When it comes to weight loss, we hardly leave any stone unturned or diet untried. I speak for myself here and I have to admit that I’ve experimented like crazy—from fad diets to lifestyle changes—been there done that!
But you know, I found one commonality between all of them: it is easier to keep yourself motivated with the temptation of a cheat meal or day at the end of the week.
As enticing as cheating on your diet sounds, it also comes with its own consequences. But first, let’s understand the difference between a cheat day and cheat meal.
Cheat meal versus cheat day
While a cheat meal means having the high-calorie food of your choice in just one meal, a cheat day can give you a free pass to binge all day.
Basically, a cheat meal is like occasional flirting here and there while you’re in a relationship. But a cheat day is almost like having an affair. Needless to say, the degree of damage both can cause is huge.

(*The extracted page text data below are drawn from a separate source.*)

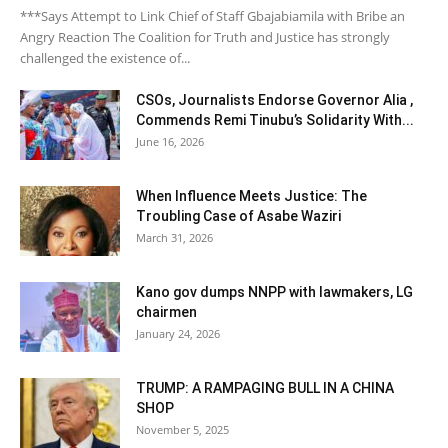
***Says Attempt to Link Chief of Staff Gbajabiamila with Bribe an
Angry Reaction The Coalition for Truth and Justice has strongly
challenged the existence of...
CSOs, Journalists Endorse Governor Alia ,
Commends Remi Tinubu’s Solidarity With...
June 16, 2026
When Influence Meets Justice: The
Troubling Case of Asabe Waziri
March 31, 2026
Kano gov dumps NNPP with lawmakers, LG
chairmen
January 24, 2026
TRUMP: A RAMPAGING BULL IN A CHINA
SHOP
November 5, 2025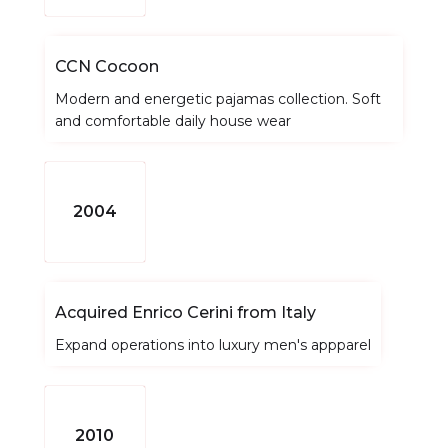
CCN Cocoon
Modern and energetic pajamas collection. Soft
and comfortable daily house wear
2004
Acquired Enrico Cerini from Italy
Expand operations into luxury men's appparel
2010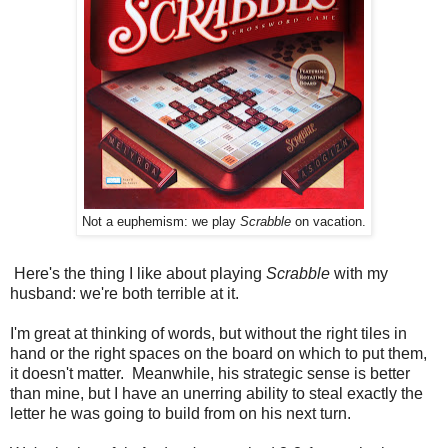
Not a euphemism: we play
Scrabble
on vacation.
Here's the thing I like about playing
Scrabble
with my
husband: we're both terrible at it.
I'm great at thinking of words, but without the right tiles in
hand or the right spaces on the board on which to put them,
it doesn't matter. Meanwhile, his strategic sense is better
than mine, but I have an unerring ability to steal exactly the
letter he was going to build from on his next turn.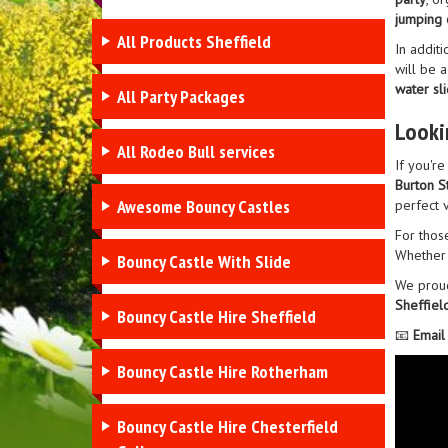
jumping 
All Products Sheffield
In additi
will be a
water sl
All Party Packages
Looki
All Rodeo Bull services
If you'r
Burton S
Awesome Bouncy Castles
perfect 
For thos
Whether 
Bouncy Castle With Slide
We prou
Sheffiel
Bouncy Castle Hire Sheffield
📧
Email
Bouncy Castle Hire Rotherham
Bouncy Castle Hire Chesterfield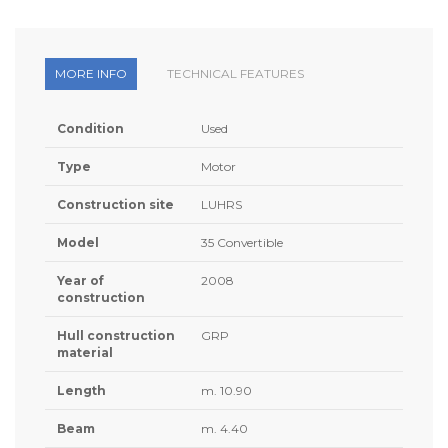
MORE INFO
TECHNICAL FEATURES
Condition
Used
Type
Motor
Construction site
LUHRS
Model
35 Convertible
Year of
2008
construction
Hull construction
GRP
material
Length
m. 10.90
Beam
m. 4.40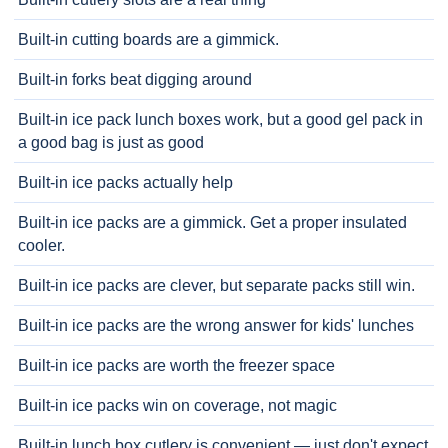
Built-in cutting boards are a gimmick.
Built-in forks beat digging around
Built-in ice pack lunch boxes work, but a good gel pack in
a good bag is just as good
Built-in ice packs actually help
Built-in ice packs are a gimmick. Get a proper insulated
cooler.
Built-in ice packs are clever, but separate packs still win.
Built-in ice packs are the wrong answer for kids' lunches
Built-in ice packs are worth the freezer space
Built-in ice packs win on coverage, not magic
Built-in lunch box cutlery is convenient — just don't expect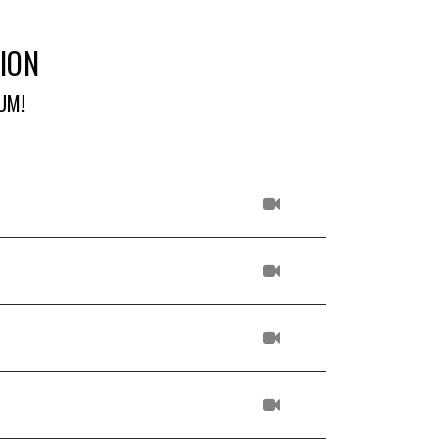
ION
UM!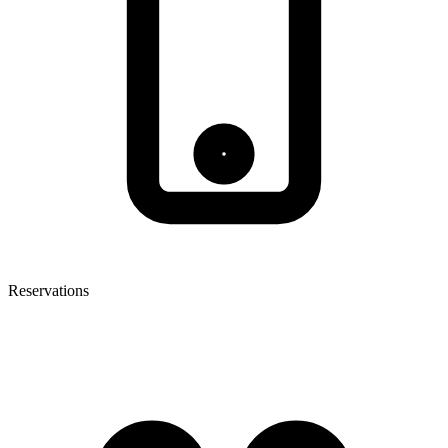
Reservations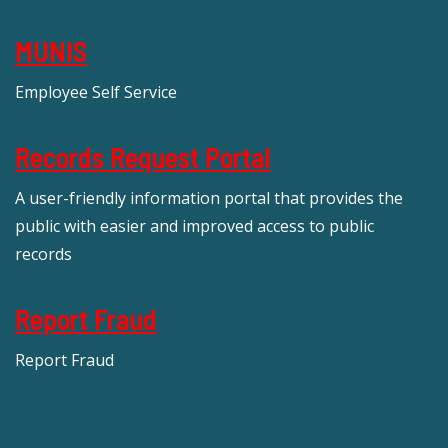
MUNIS
Employee Self Service
Records Request Portal
A user-friendly information portal that provides the
public with easier and improved access to public
records
Report Fraud
Report Fraud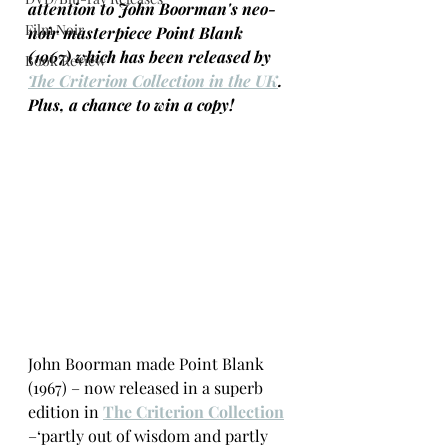
attention to John Boorman's neo-
Film Noir
noir masterpiece Point Blank 
(1967) which has been released by 
Book Review
The Criterion Collection in the UK
. 
Plus, a chance to win a copy!
John Boorman made Point Blank 
(1967) – now released in a superb 
edition in 
The Criterion Collection
–‘partly out of wisdom and partly 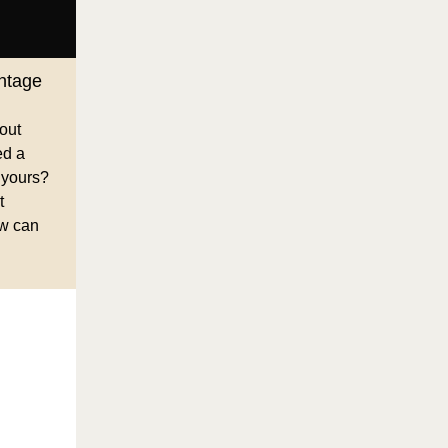
ntage
 out
ed a
 yours?
t
ow can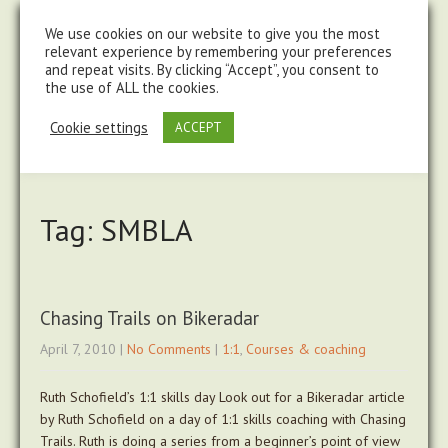
steve@chasingtrails.com
07779930015
We use cookies on our website to give you the most
relevant experience by remembering your preferences
and repeat visits. By clicking “Accept”, you consent to
the use of ALL the cookies.
Cookie settings
ACCEPT
Tag: SMBLA
Chasing Trails on Bikeradar
April 7, 2010
|
No Comments
|
1:1
,
Courses & coaching
Ruth Schofield’s 1:1 skills day Look out for a Bikeradar article
by Ruth Schofield on a day of 1:1 skills coaching with Chasing
Trails. Ruth is doing a series from a beginner’s point of view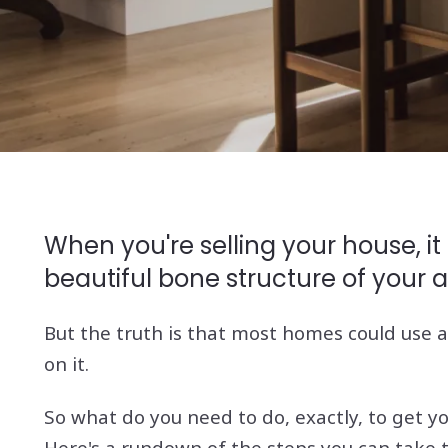
When you're selling your house, it
beautiful bone structure of your a
But the truth is that most homes could use a 
on it.
So what do you need to do, exactly, to get y
Here's a rundown of the steps you can take 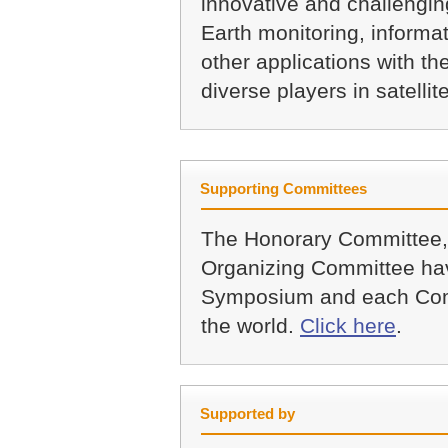
innovative and challenging
Earth monitoring, informat
other applications with th
diverse players in satellit
Supporting Committees
The Honorary Committee,
Organizing Committee hav
Symposium and each Com
the world.
Click here
.
Supported by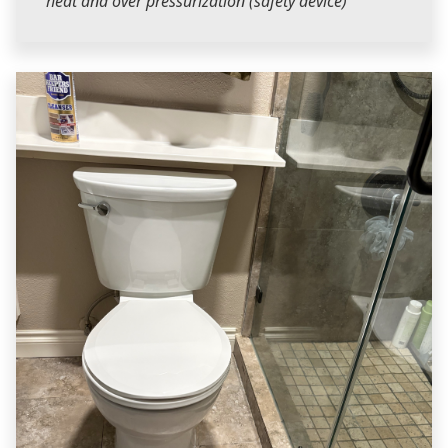
heat and over pressurization (safety device)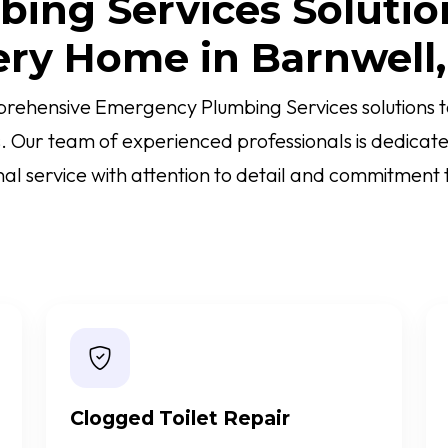
ing Services Solutio
ery Home in Barnwell,
rehensive Emergency Plumbing Services solutions ta
s. Our team of experienced professionals is dedicate
al service with attention to detail and commitment t
Clogged Toilet Repair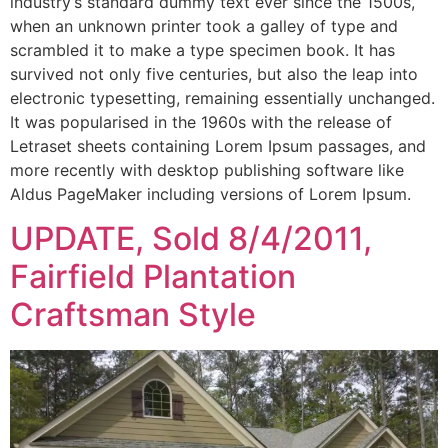
industry’s standard dummy text ever since the 1500s,
when an unknown printer took a galley of type and
scrambled it to make a type specimen book. It has
survived not only five centuries, but also the leap into
electronic typesetting, remaining essentially unchanged.
It was popularised in the 1960s with the release of
Letraset sheets containing Lorem Ipsum passages, and
more recently with desktop publishing software like
Aldus PageMaker including versions of Lorem Ipsum.
UPDATE, Sold 8/4/2011,
Fairfield Plantation
Craftsman Style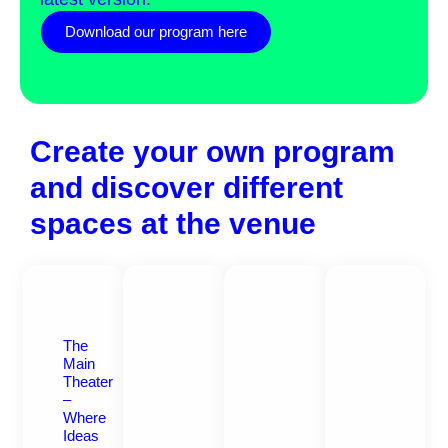
Download our program here
Create your own program
and discover different
spaces at the venue
The
Main
Theater
–
Where
Ideas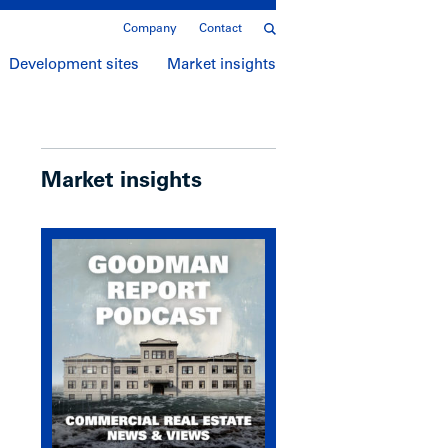
Company
Contact
Development sites
Market insights
Market insights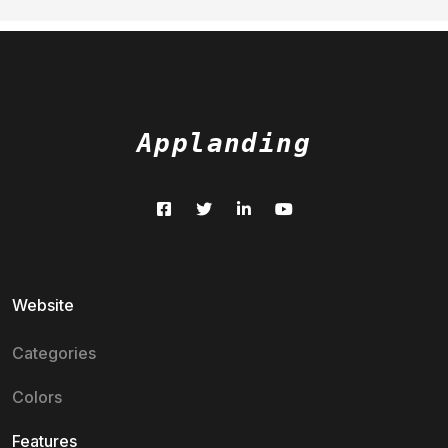
Applanding
Website
Categories
Colors
Features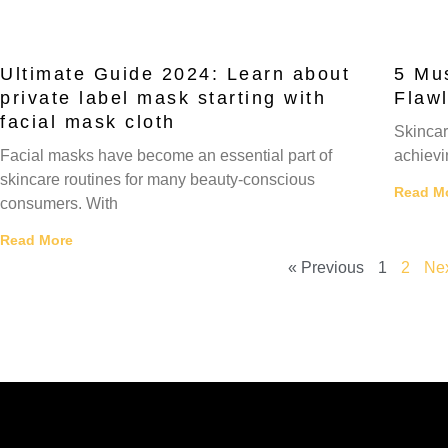
Ultimate Guide 2024: Learn about
5 Mus
private label mask starting with
Flaw
facial mask cloth
Skincar
Facial masks have become an essential part of
achievin
skincare routines for many beauty-conscious
Read M
consumers. With
Read More
« Previous
1
2
Nex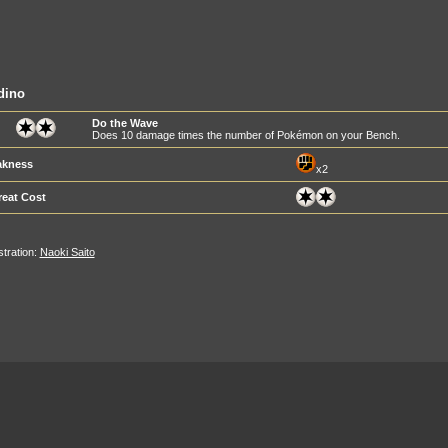
dino
Do the Wave
Does 10 damage times the number of Pokémon on your Bench.
kness
x2
reat Cost
ustration:
Naoki Saito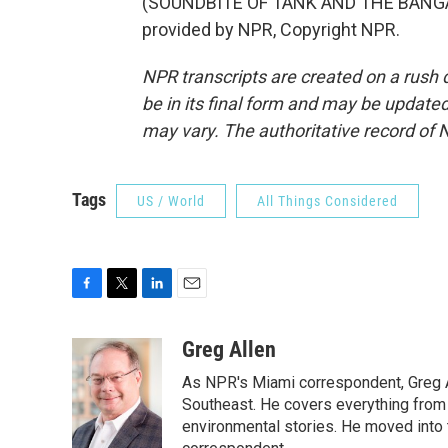
(SOUNDBITE OF TANK AND THE BANGAS
provided by NPR, Copyright NPR.
NPR transcripts are created on a rush 
be in its final form and may be updated 
may vary. The authoritative record of 
Tags
US / World
All Things Considered
F
T
L
E
a
w
i
m
c
i
n
a
Greg Allen
e
t
k
i
As NPR's Miami correspondent, Greg A
b
t
e
l
o
e
d
Southeast. He covers everything from 
o
r
I
environmental stories. He moved into 
k
n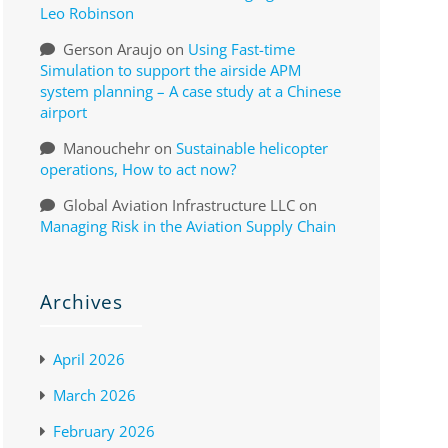
Leo Robinson
Gerson Araujo
on
Using Fast-time
Simulation to support the airside APM
system planning – A case study at a Chinese
airport
Manouchehr
on
Sustainable helicopter
operations, How to act now?
Global Aviation Infrastructure LLC
on
Managing Risk in the Aviation Supply Chain
Archives
April 2026
March 2026
February 2026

The logic here is fairly simple: women need roughly 2000 calories every day to function smoothly and maintain our weight. However, when we decide to embark on a weight-loss journey, this count has to be decreased gradually in order to push your body to draw energy from the stored fat rather than food.
Secondly, standard healthy weight loss is around one kilo in a week and this can be achieved by cutting down 500 calories in a day, which amounts to 3,500 calories in a week.
Enough mathematics, let’s get to the point: one heavy meal with, say, an entire box of your favourite pizza with ice cream would roughly mean you’ve had 500 to 1000 calories. Now, imagine having three meals with that heavy a calorie count on a cheat day!
Can you see your entire week’s hard work and restraint going down the drain? So, on just one day, you’ll end up consuming around 3,000 calories, which you were actually supposed to cut down.
Pro tip: Use cheat meals to your advantage
Our body produces a hormone called leptin which signals the brain to feel full after a meal, and eating a heavy cheat meal can produce more of this hormone, keeping you fuller and preventing further cravings or rebound overeating.
However, if like me, you too have lost some weight and have hit a weight-loss plateau, you might have to cut down your calorie intake further. This includes shifting from a 700-calorie cheat meal to say a 500 calorie one.
Remember, weight loss or no weight loss, cheat meal or no cheat meal, cheat day or no cheat day–in order to remain healthy, you’ve got to eat mindfully.